Бывший, бывшая, было… Когда всё это было? Я часто спрашиваю об этом бабушку, и получается, что всё это было совсем недавно, каких-нибудь несколько лет назад, но как всё непохоже на то, что нас окружает!

Однажды, устав от моих бесконечных расспросов, бабушка решила преподать мне наглядный урок истории, и мы отправились с ней в бывший Английский клуб, а ныне Музей революции. Не могу сказать, что это посещение внесло большую ясность в мои представления о прошлом. Но что-то запомнилось навсегда. В одном из первых залов я увидела написанную маслом картину, где на первом плане была нарисована девочка лет четырех-пяти в длинном платьице – она держала за веревочку маленькую деревянную коляску, в которой сидела кукла. Волосы у девочки спадали до плеч, и в волосах – большой круглый гребешок. Она внимательно и печально смотрела на обнявшихся мужчину и женщину. Я вопросительно взглянула на бабушку.

– Картина называется «Арест декабриста Рылеева», – сказала она негромко. – Эта девочка – его дочь Настенька.
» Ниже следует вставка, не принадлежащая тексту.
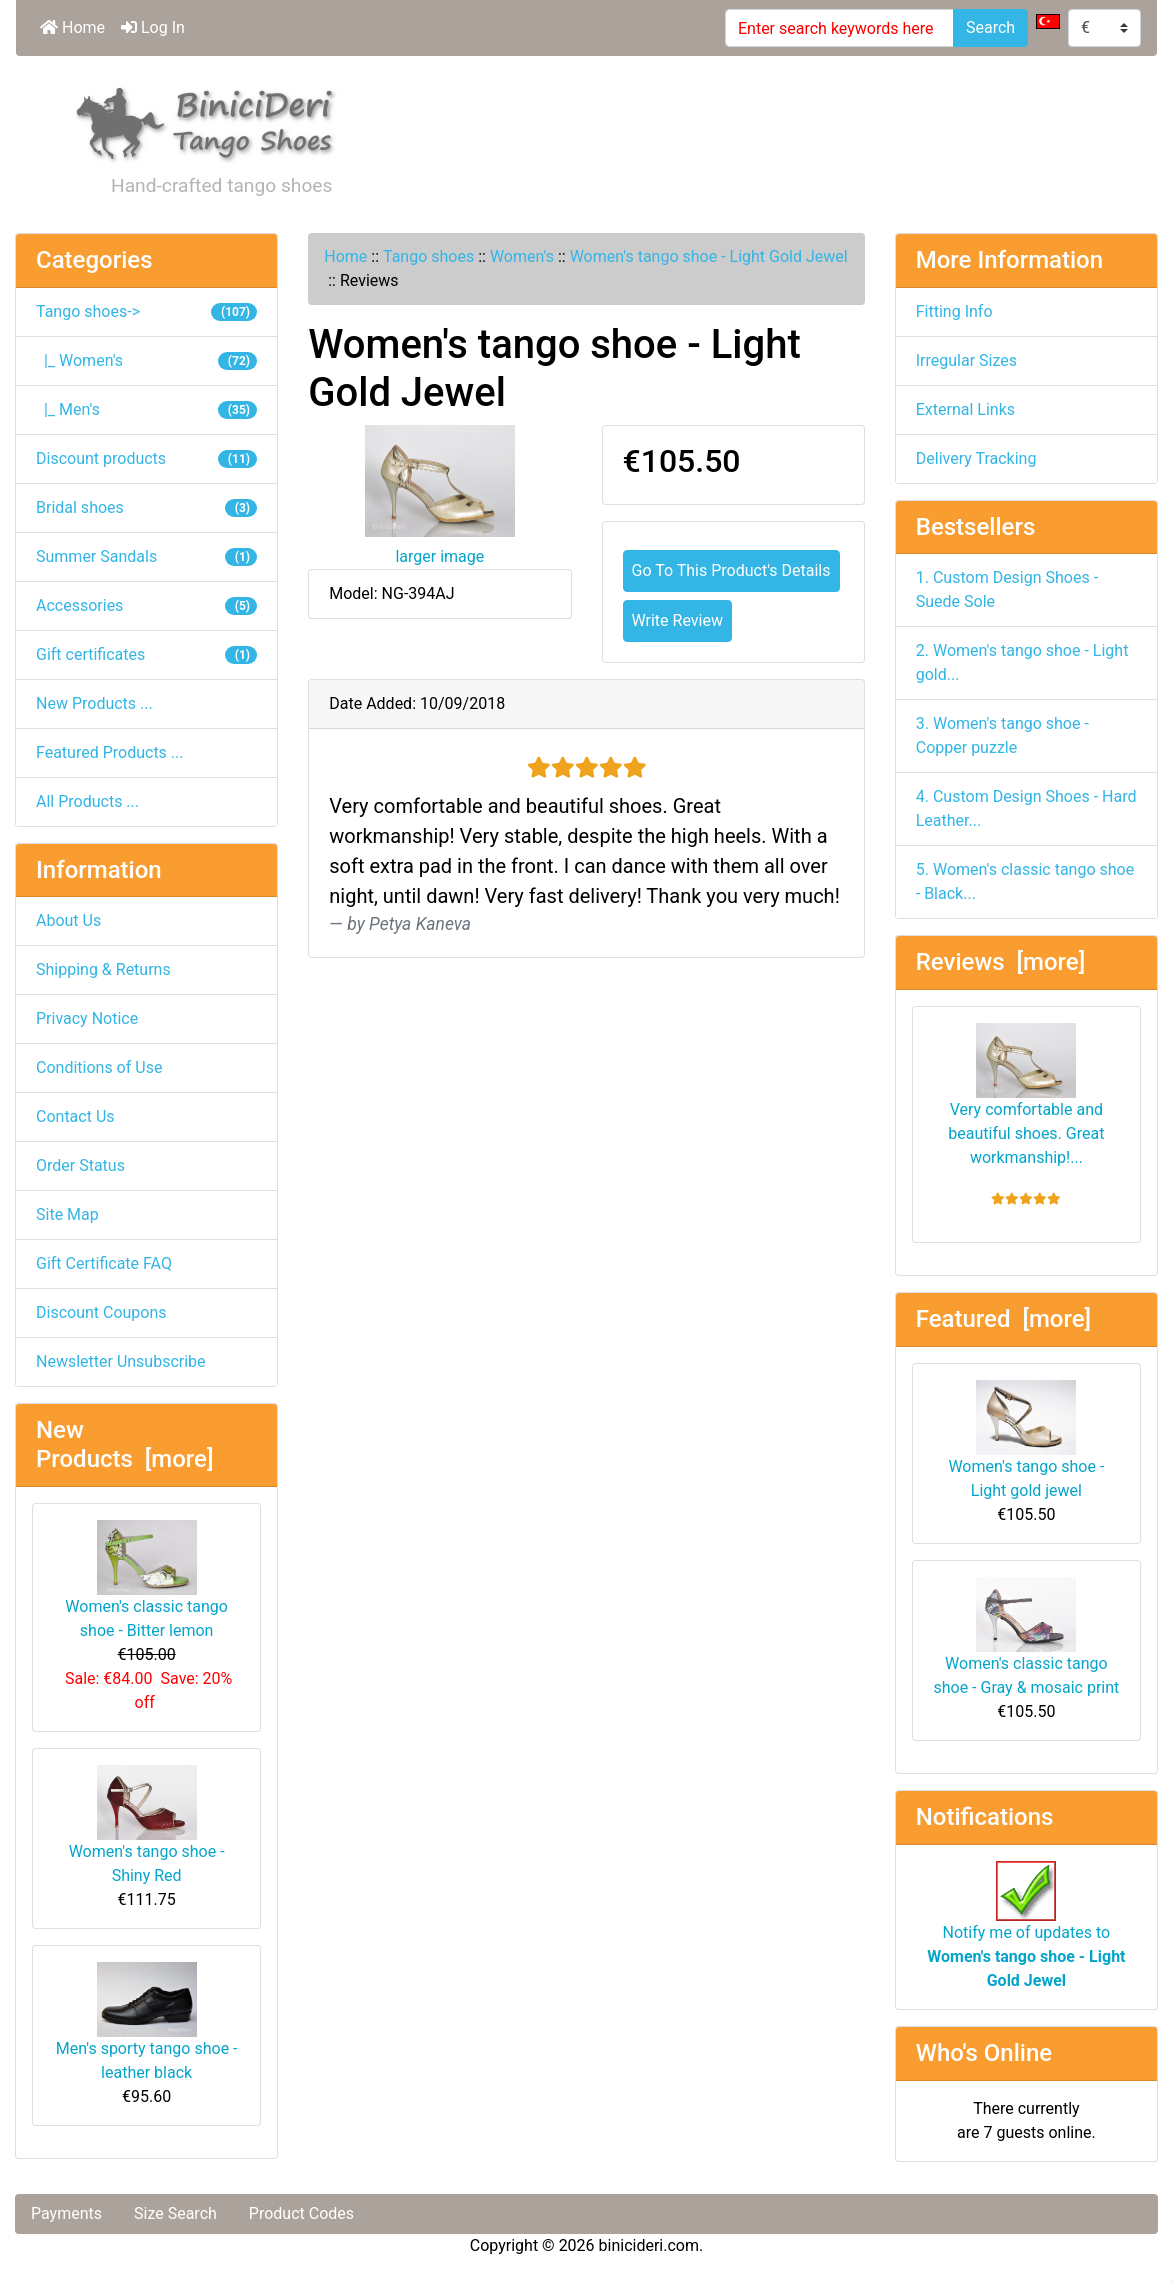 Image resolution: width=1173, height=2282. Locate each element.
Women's (522, 256)
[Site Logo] (206, 120)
Сейчас его уведут, посадят в тюрьму, потом казнят, и она никогда больше не увидит отца…

– За что? – испуганно прошептала я.

– За то, что он хотел защитить солдат и крестьян.

– Разве это плохо?

– Это прекрасно, но как часто люди, которые хотят другим добра, страдают за это…

– Значит, не надо делать добро?

– Надо, обязательно надо! Только не нужно ждать за это благодарности… – понизив голос, добавила бабушка.

В следующем зале я увидела полутемную, со сводчатым потолком узкую комнату – зарешеченное окно, железная кровать, застланная грубым серым одеялом, и дощатый стол. За столом сидела женщина в какой-то странной полосатой одежде. Лица в полутьме разобрать было нельзя, я только заметила, что оно мертвенно-бледное.

– Революционерка Вера Фигнер в Петропавловской крепости, – прочитала бабушка напечатанные на белой картонке слова.

– Она тоже хотела добра?

– Да, хотела… – коротко ответила бабушка.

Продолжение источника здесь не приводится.